Dwight Campbell was born in Saint Andrew Jamaica in 1981, the son of a hardware salesman and a newspaper editor.
His family migrated to the United States of America in pursuit of a better life when he was eleven years old. After graduating high school Campbell found himself at a loose end when his mother, who had noticed his keen interest in the arts, encouraged him to consider a career in the field. He would eventually go on to train at the Art Institute of Fort Lauderdale, and later Full Sail University to satisfy a developing interest in film. After completing his studies, Campbell progressed from a production assistant at Turner Studios to a known fixture in the camera department working with some of world's best camera technicians and cinematographers on many Hollywood blockbusters.

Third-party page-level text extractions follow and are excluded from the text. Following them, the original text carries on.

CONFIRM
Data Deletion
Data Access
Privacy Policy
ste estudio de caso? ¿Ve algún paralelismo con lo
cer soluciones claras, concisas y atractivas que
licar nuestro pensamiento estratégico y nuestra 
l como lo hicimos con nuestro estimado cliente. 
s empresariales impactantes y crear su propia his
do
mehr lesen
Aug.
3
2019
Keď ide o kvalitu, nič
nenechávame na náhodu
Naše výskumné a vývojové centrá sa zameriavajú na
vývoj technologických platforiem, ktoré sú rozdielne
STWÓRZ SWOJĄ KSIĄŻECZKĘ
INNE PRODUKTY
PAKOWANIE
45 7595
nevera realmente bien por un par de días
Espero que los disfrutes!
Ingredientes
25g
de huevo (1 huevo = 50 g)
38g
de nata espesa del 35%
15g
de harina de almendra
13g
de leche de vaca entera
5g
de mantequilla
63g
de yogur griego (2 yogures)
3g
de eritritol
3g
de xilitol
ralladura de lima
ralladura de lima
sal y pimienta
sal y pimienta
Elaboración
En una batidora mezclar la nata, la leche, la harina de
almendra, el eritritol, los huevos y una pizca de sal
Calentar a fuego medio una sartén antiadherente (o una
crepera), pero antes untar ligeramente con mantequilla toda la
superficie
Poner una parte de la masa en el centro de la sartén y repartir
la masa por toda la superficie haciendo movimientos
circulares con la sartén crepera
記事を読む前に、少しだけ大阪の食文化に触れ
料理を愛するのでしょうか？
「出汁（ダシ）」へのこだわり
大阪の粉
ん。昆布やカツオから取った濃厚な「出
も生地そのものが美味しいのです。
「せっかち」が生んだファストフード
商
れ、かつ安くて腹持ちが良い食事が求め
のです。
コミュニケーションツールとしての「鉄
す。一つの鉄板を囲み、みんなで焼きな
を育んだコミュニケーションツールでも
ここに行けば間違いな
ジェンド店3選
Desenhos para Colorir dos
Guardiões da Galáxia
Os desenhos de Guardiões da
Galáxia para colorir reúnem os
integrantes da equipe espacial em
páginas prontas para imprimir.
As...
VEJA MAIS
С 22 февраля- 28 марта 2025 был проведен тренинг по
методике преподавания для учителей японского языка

Always mindful of the framing of subjects and their stories - literally and figuratively - Campbell’s interest in documentary photography grew when he embarked on a journey through central Europe, the Middle East, and within Africa. With doors opening to tales outside his comfort zone, he gained purpose to add global commentary to his work. As such, the images that Campbell produces are only a component of his storytelling, as he ensures he collects messages from within the places he captures. He calls this a collaboration between him and the people, and an exchange between subjects and viewers that opens up opportunities for education and change.
Campbell’s Letters from Madagascar was selected to show at a private event at Gallery 151 New York (2015). In 2017 Facet Gallery Atlanta will host its first ever public viewing.
Campbell lives and works between the US and South Africa, continually in a state of exploration and storytelling.